On Fri, Nov 14, 2014 at 8:00 PM, Patrick McManus <mcma...@ducksong.com> wrote:
>
> On Thu, Nov 13, 2014 at 11:16 PM, Henri Sivonen <hsivo...@hsivonen.fi>
> wrote:
>>
>> The part that's hard to accept is: Why is the countermeasure
>> considered effective for attacks like these, when the level of how
>> "active" the MITM needs to be to foil the countermeasure (by
>> inhibiting the upgrade by messing with the initial HTTP/1.1 headers)
>> is less than the level of active these MITMs already are when they
>> inject new HTTP/1.1 headers or inject JS into HTML?
>
> There are a few pieces here -
> 1] I totally expect what you describe about signalling stripping to happen
> to some subset of the traffic, but an active cleartext carrier based MITM is
> not the only opponent. Many of these systems are tee'd read only dragnets.
> Especially the less sophisticated scenarios.

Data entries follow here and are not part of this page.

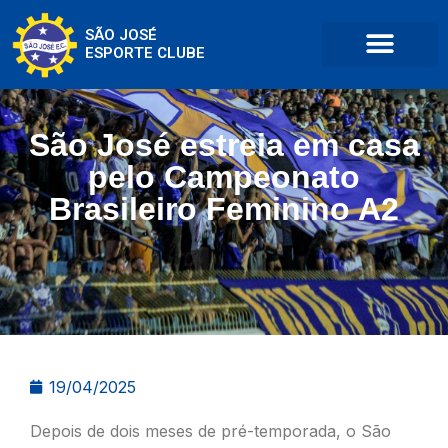
SÃO JOSÉ
ESPORTE CLUBE
São José estreia em casa
pelo Campeonato
Brasileiro Feminino A2
19/04/2025
Depois de dois meses de pré-temporada, o São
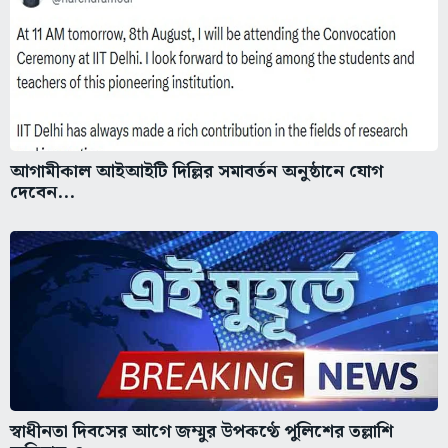
আগামীকাল আইআইটি দিল্লির সমাবর্তন অনুষ্ঠানে যোগ
দেবেন...
স্বাধীনতা দিবসের আগে জম্মুর উপকণ্ঠে পুলিশের তল্লাশি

I agree that http+OE is effective in the case of mere read-only fiber
splitters when no hop on the way inhibits the upgrade. (The flipside
is, of course, that if you have an ISP inhibiting the upgrade as a
"small time" attack to inject ads, a fiber split at another hop gets
to see the un-upgraded traffic.)

> 1a] not all of the signalling happens in band especially wrt mobility.

The notion that devices move between networks that change the contents
of IP packets and networks that deliver IP packets without changing
their contents and upgrade signals seen in the latter kind of network
getting remembered for the first kind makes sense, yes. But this isn't
really about whether there exist some cases where OE works but about
whether OE distracts from https.

> 2] When the basic ciphertext technology is proven, I expect to see other
> ways to signal its use.
>
> I casually mentioned a tofu pin yesterday and you were rightly concerned
> about pin fragility - but in this case the pin needn't be hard fail (and pin
> was a poor word choice) - its an indicator to try OE. That can be downgraded
> if you start actively resetting 443, sure - but that's a much bigger step to
> take that may result in generally giving users of your network a bad
> experience.
>
> And if you go down this road you find all manner of other interesting ways
> to bootstrap OE - especially if what you are bootstrapping is an
> opportunistic effort that looks a lot like https on the wire: gossip
> distribution of known origins, optimistic attempts on your top-N frecency
> sites, DNS (sec?).. even h2 https sessions can be used to carry http schemed
> traffic (the h2 protocol finally explicitly carries scheme as part of the
> transaction instead of making all transactions on the same connection carry
> the same scheme) which might be a very good thing for folks with mixed
> content problems. Most of this can be explored asynchronously at the cost of
> some plaintext usage in the interim. Its opportunistic afterall.
>
> There is certainly some cat and mouse here - as Martin says, its really just
> a small piece. I don't think of it as more than replacing some plaintext
> with some encryption - that's not perfection, but I really do think its
> significant.

I think the idea that there might be other signals is a bad sign: It's
a sign that incrementally patching up OE signaling will end up taking
more and more effort while still falling short of https that is
already available for adoption and available even in legacy browsers.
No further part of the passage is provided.